In July 2017, Nury Chavarria, a Guatemalan immigrant from Norwalk, received a similar reprieve after spending a few days in the sanctuary congregation at Iglesia de Dios Pentecostal in Fair Haven.
Unlike Marco Antonio Reyes Alvarez, who stayed at the church for more than three months before securing a Thanksgiving Eve reprieve from his deportation order, and Nelson Pinos, who has been living at the church since Dec. 1, 2017 in opposition to his deportation order, Cumbicos spent less than a week in hideout at the Downtown sanctuary.
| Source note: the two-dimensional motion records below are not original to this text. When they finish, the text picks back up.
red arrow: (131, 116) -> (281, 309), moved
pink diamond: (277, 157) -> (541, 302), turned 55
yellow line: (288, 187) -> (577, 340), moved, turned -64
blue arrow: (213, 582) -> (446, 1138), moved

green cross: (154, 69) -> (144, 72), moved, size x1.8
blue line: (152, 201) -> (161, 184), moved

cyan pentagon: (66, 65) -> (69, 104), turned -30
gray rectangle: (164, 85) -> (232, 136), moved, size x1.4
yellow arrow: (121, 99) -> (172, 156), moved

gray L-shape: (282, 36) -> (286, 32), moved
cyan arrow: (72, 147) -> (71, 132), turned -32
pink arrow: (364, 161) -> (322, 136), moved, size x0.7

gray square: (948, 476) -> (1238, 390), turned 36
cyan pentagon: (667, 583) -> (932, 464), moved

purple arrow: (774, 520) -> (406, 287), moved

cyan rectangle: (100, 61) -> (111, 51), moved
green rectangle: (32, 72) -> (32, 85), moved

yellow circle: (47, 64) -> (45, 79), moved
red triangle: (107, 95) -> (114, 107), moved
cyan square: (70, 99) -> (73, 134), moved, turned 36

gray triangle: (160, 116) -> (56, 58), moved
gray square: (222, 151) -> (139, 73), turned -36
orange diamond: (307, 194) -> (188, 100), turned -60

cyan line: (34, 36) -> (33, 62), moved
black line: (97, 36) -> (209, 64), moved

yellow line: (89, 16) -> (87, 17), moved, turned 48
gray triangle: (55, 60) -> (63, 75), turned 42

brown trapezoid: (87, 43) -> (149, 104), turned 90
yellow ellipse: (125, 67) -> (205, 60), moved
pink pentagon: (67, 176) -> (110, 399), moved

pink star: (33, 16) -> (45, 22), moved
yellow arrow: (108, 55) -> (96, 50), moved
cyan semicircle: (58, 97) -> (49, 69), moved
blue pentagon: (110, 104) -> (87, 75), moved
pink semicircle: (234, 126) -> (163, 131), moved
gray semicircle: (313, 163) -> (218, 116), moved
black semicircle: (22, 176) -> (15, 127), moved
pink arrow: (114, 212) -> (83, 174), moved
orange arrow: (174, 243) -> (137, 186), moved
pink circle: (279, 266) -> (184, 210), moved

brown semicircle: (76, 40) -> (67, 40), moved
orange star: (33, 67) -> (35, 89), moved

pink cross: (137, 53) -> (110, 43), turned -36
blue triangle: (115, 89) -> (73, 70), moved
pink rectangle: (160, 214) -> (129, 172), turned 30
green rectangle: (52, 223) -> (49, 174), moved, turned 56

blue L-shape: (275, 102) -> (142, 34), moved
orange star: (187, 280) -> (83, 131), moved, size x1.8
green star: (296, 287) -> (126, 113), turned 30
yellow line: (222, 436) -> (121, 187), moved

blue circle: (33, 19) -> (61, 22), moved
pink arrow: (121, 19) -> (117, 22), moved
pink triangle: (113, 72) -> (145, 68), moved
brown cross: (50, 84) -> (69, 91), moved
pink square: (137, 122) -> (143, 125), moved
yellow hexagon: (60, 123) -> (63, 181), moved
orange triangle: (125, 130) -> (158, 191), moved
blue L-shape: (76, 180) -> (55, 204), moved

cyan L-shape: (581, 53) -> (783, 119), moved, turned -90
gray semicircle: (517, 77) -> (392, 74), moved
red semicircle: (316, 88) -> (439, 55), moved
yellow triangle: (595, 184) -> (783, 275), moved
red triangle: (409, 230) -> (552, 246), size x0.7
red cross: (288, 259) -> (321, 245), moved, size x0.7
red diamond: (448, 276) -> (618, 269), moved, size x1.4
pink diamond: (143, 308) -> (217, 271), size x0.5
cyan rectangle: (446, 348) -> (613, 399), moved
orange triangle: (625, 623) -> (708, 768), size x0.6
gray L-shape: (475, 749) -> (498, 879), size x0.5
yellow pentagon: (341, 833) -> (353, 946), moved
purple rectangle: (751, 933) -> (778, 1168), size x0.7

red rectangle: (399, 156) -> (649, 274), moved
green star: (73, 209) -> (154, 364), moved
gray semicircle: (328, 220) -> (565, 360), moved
She moved in on Wednesday, Feb. 28, then returned home to Meriden Monday afternoon.
Cumbicos fled death threats in Ecuador in 2000, arriving in Connecticut later that year. She has spent the last 18 years in Meriden with her husband Ramon and her 16-year-old son Jim, both of whom are U.S. citizens. According to Matos, Cumbicos has never been arrested and has no criminal history independent of her immigration status.
In 2015, her husband filed an immigration marriage petition to secure Cumbicos a green card. The petition was successful. But, according to Matos and Cumbicos’s lawyer Erin O’Neil-Baker, the mere engagement of that petition process alerted immigration officials in the Department of Homeland Security (DHS) to an outstanding order of removal dating back to 2002. That old order has prevented Cumbicos from securing a legal permanent residency through the marriage petition process.
Earlier in 2018, Cumbicos received an order of deportation. On Feb. 5, she received a stay of deportation, which was promptly reversed on Feb. 9. Her deportation date was set as Feb. 28.
Matos said that she first met Cumbicos on Feb. 22, after several supporters reached out to her for help in the days after the reversal of her initial stay.
Matos said that she told Cumbicos that, if she did not receive a legal stay by her deportation date of Feb. 28, and if she was in need of sanctuary, Matos would be able to arrange that for her.
Several days later, Cumbicos let Matos know that she would be interested in finding a sanctuary in New Haven. Matos met with local sanctuary congregation leaders to find her a place to live, and helped move her into First and Summerfield on her scheduled deportation date, Wednesday, Feb. 28.
After a week of appeals from Matos and other supporters of Cumbicos, DHS announced on Monday that it will not enforce her deportation while Cumbicos’s motion to reopen her permanent residency application is still pending before the Board of Immigration Appeals.
“If Nelly had gotten on that plane last Wednesday,” Matos said on Monday night, “she would have left the country that she has called home for the last 18 years.”
She celebrated Cumbicos’s temporary reprieve, but emphasized that her case is far from over.
“In this instance,” she said, “let me say that ICE did the right thing. They exercised their discretion in a way that will give Nelly the opportunity to be heard in court.”
Rev. Paul Fleck of the Hamden Plains United Methodist Church and Pastor Juhye Hahn of First and Summerfield followed Matos with words of celebration for Cumbicos, and words of commitment to the sanctuary congregation cause.
“As the prophets of old said,” Fleck said, “the hearts of stone have been replaced with hearts of flesh, at least in this particular case.”
“This is the place where everyone is welcome,” Hahn followed. “God never asks our status. God doesn’t ask our nationality or where we came from and God doesn’t ask our age and our sexual orientation at all. This place is a welcome place. That’s why we call it a sanctuary.”
Meriden Councilman Miguel Castro followed the faith leaders with a political appeal to immigrant rights activists to continue to put pressure on local politicians to engage in the fight to protect undocumented immigrants from deportation.
“This is a war against those that continue to promote segregation and criminal deportations against our people and members of our community,” he said. “It shouldn’t happen.”
Cumbicos, standing alongside her sister, Elizabeth, and her son and husband, told the group before her how blessed she felt, and how happy she was to have been able to stay at the church in her time of need.
“I just want to thank you so much for coming here,” she said. “Right now, I’m so happy.”